The following Vector log event will be output:

[
{
"request_id": "ed1d787c-b9e2-4631-92dc-8e7c9d26d804",
"source_arn": "arn:aws:firehose:us-east-1:111111111111:deliverystream/test",
"timestamp": "2020-09-14T19:12:40.138Z",
"message": "{\"messageType\":\"DATA_MESSAGE\",\"owner\":\"111111111111\",\"logGroup\":\"test\",\"logStream\":\"test\",\"subscriptionFilters\":[\"Destination\"],\"logEvents\":[{\"id\":\"35683658089614582423604394983260738922885519999578275840\",\"timestamp\":1600110569039,\"message\":\"{\\\"bytes\\\":26780,\\\"datetime\\\":\\\"14/Sep/2020:11:45:41 -0400\\\",\\\"host\\\":\\\"157.130.216.193\\\",\\\"method\\\":\\\"PUT\\\",\\\"protocol\\\":\\\"HTTP/1.0\\\",\\\"referer\\\":\\\"https://www.principalcross-platform.io/markets/ubiquitous\\\",\\\"request\\\":\\\"/expedite/convergence\\\",\\\"source_type\\\":\\\"stdin\\\",\\\"status\\\":301,\\\"user-identifier\\\":\\\"-\\\"}\"},{\"id\":\"35683658089659183914001456229543810359430816722590236673\",\"timestamp\":1600110569041,\"message\":\"{\\\"bytes\\\":17707,\\\"datetime\\\":\\\"14/Sep/2020:11:45:41 -0400\\\",\\\"host\\\":\\\"109.81.244.252\\\",\\\"method\\\":\\\"GET\\\",\\\"protocol\\\":\\\"HTTP/2.0\\\",\\\"referer\\\":\\\"http://www.investormission-critical.io/24/7/vortals\\\",\\\"request\\\":\\\"/scale/functionalities/optimize\\\",\\\"source_type\\\":\\\"stdin\\\",\\\"status\\\":502,\\\"user-identifier\\\":\\\"feeney1708\\\"}\"}]}"
}
]

How It Works

Context

By default, the aws_kinesis_firehose source will augment events with helpful context keys as shown in the "Output" section.

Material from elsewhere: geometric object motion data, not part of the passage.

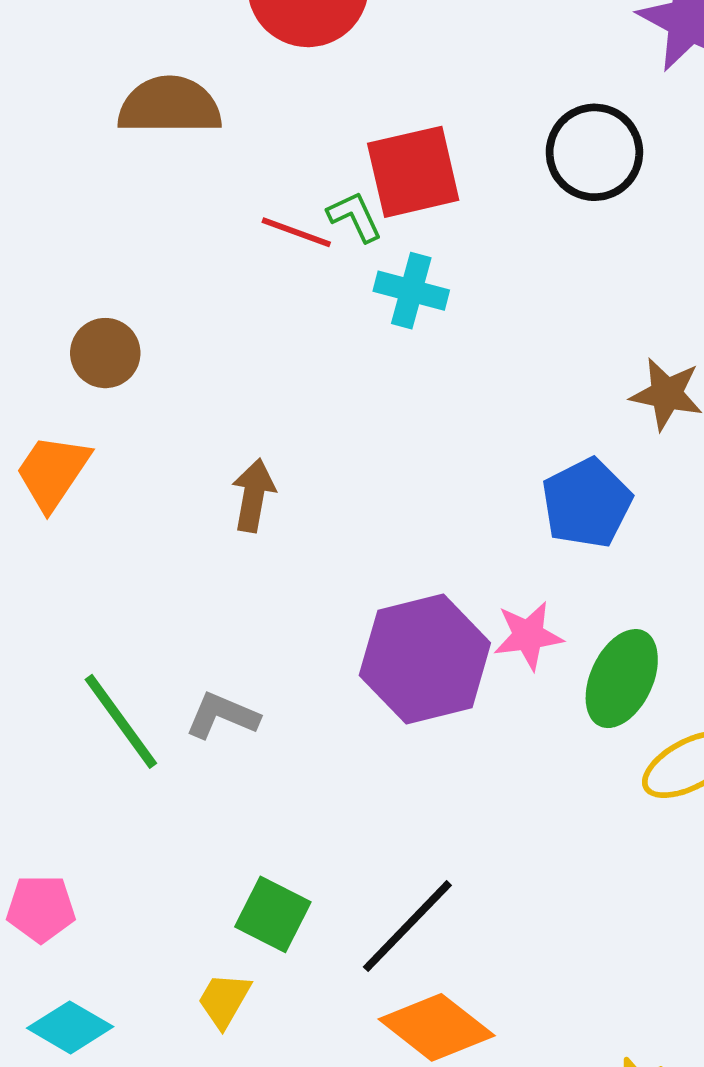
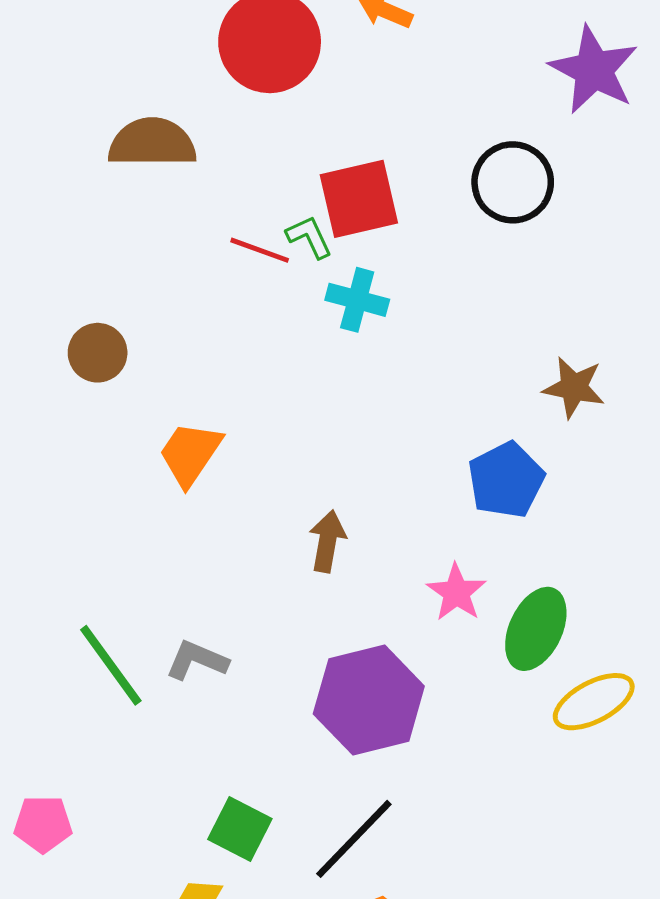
orange trapezoid: (53, 472) -> (190, 454), moved
brown arrow: (253, 495) -> (327, 541), moved
pink star: (528, 636) -> (456, 593), turned -30
purple hexagon: (425, 659) -> (369, 700), moved

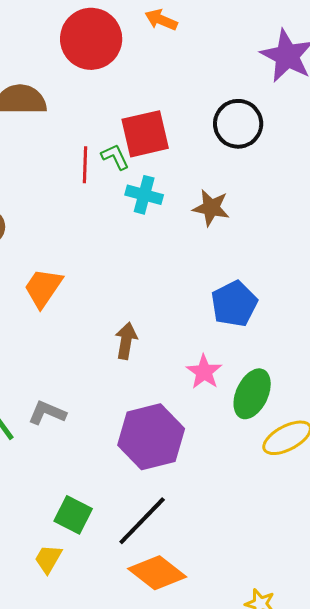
red line: (260, 250) -> (85, 165), turned 72
brown star: (574, 387) -> (211, 208), moved

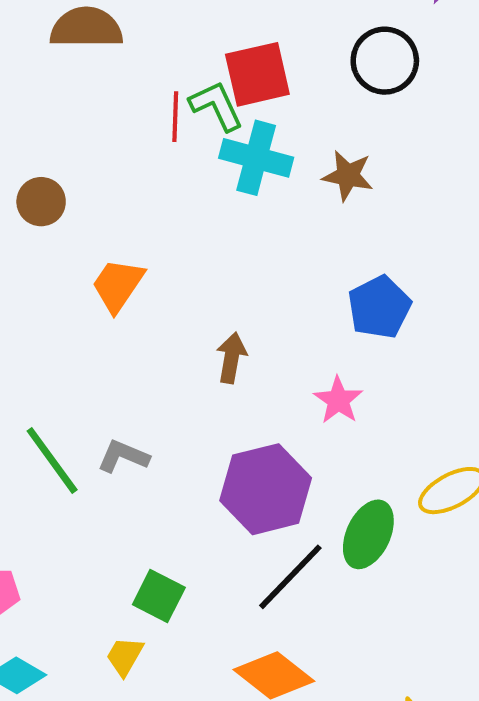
green L-shape: (115, 157) -> (216, 106), size x1.4
cyan cross: (144, 195) -> (256, 158), size x1.4
green ellipse: (252, 394) -> (368, 534), moved
black line: (142, 521) -> (290, 577), moved

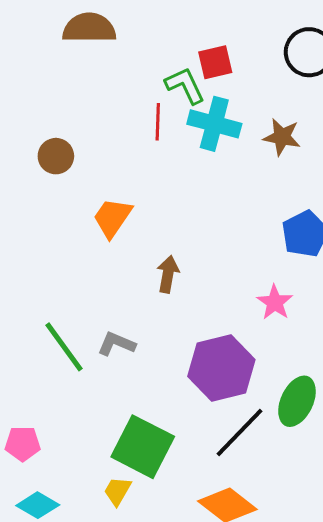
red square: (257, 74) -> (215, 62), size x0.7
red line: (175, 117) -> (158, 122), moved
brown arrow: (231, 358) -> (168, 274), moved
green square: (159, 596) -> (143, 447), size x1.6

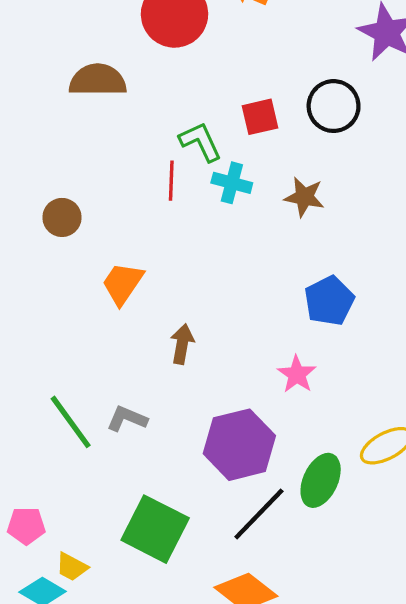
red square: (215, 62) -> (260, 117), moved
cyan cross: (214, 124) -> (232, 183), size x0.7
yellow trapezoid: (117, 491) -> (72, 567), moved, turned -92

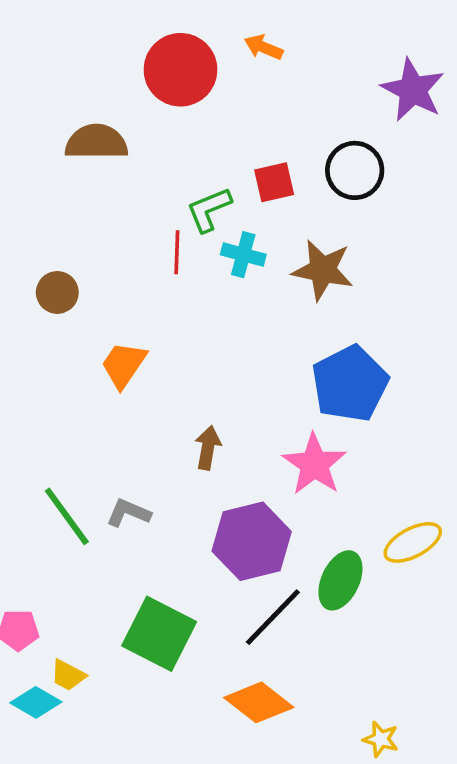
green L-shape: (200, 142) -> (209, 210), turned -87
brown star: (304, 197) -> (323, 270), size x1.4
blue pentagon: (329, 301) -> (350, 384), size x1.4
brown arrow: (182, 344) -> (208, 448), moved
pink star: (297, 374) -> (314, 464), size x1.5

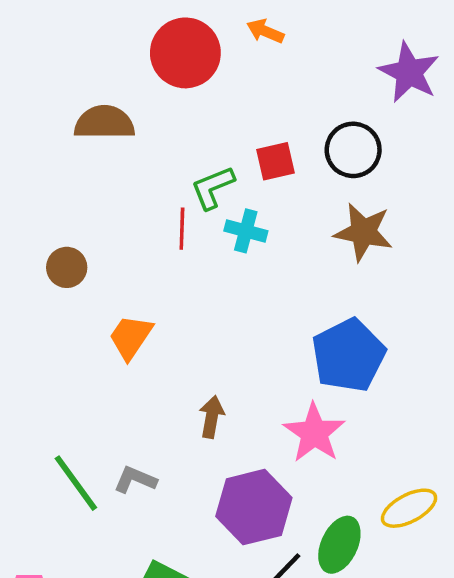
brown star: (323, 270) -> (363, 232), moved

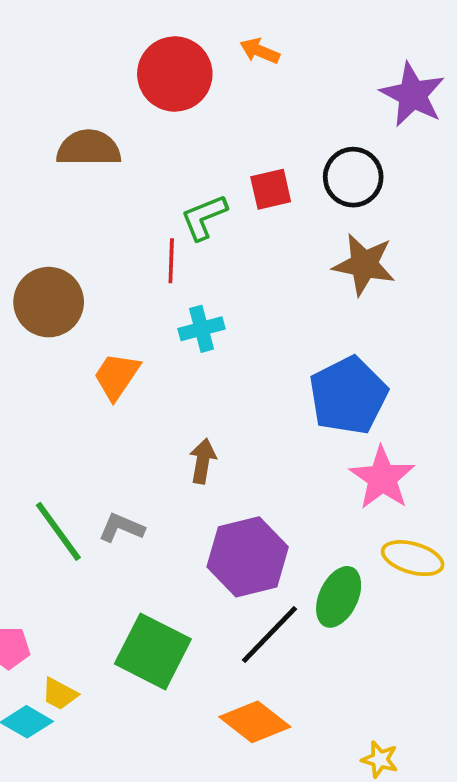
cyan cross: (246, 231) -> (201, 329), moved, turned -30
brown circle: (67, 267) -> (49, 302), size x1.6
pink star: (314, 433) -> (382, 478), moved
yellow ellipse: (409, 508) -> (413, 558), turned 44

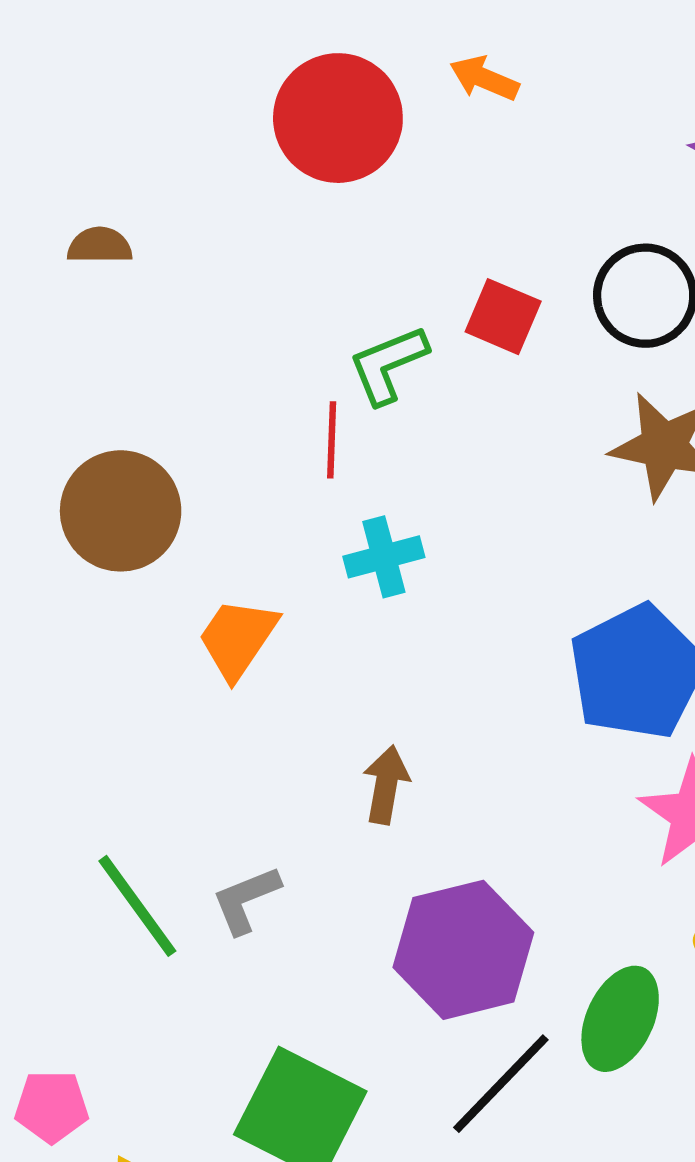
brown semicircle: (89, 148) -> (100, 245), moved, size x0.6
red square: (271, 189) -> (503, 317), turned 36
gray L-shape: (121, 528) -> (246, 900), turned -45

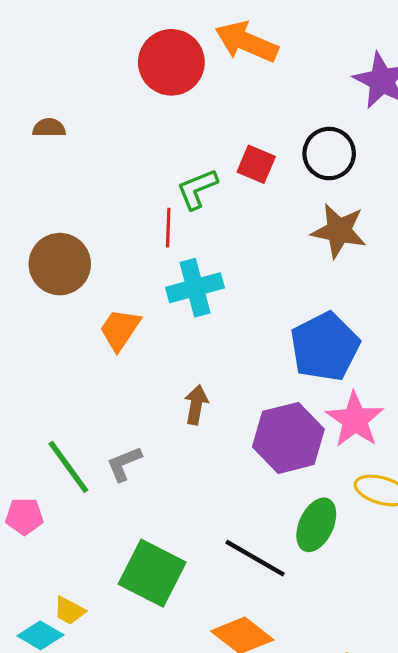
orange arrow: (484, 78) -> (247, 42), size x1.8
cyan cross: (384, 557) -> (195, 288), size x1.4
purple hexagon: (463, 950) -> (288, 438), moved
black line: (501, 1084) -> (255, 558), turned 76
pink pentagon: (52, 1107) -> (24, 516), moved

Forwarding CloudWatch Log events

This source is the recommended way to ingest logs from AWS CloudWatch logs via [AWS CloudWatch Log subscriptions][aws_cloudwatch_logs_subscriptions]. To set this up:

  1. Deploy vector with a publicly exposed HTTP endpoint using this source. You will likely also want to use the [aws_cloudwatch_logs_subscription_parser][vector_transform_aws_cloudwatch_logs_subscription_parser] transform to extract the log events. Make sure to set the access_key to secure this endpoint. Your configuration might look something like:

    [sources.firehose]
    # General
    type = "aws_kinesis_firehose"
    address = "127.0.0.1:9000"
    access_key = "secret"
    [transforms.cloudwatch]
    type = "aws_cloudwatch_logs_subscription_parser"
    inputs = ["firehose"]
    [sinks.console]
    type = "console"
    inputs = ["cloudwatch"]
    encoding.codec = "json"
  2. Create a Kinesis Firewatch delivery stream in the region where the CloudWatch Logs groups exist that you want to ingest.

  3. Set the stream to forward to your Vector instance via its HTTP Endpoint destination. Make sure to configure the same access_key you set earlier.

  4. Setup a [CloudWatch Logs subscription][aws_cloudwatch_logs_subscriptions] to forward the events to your delivery stream

State

This component is stateless, meaning its behavior is consistent across each input.

Transport Layer Security (TLS)

Vector uses Openssl for TLS protocols. You can adjust TLS behavior via the tls.* options.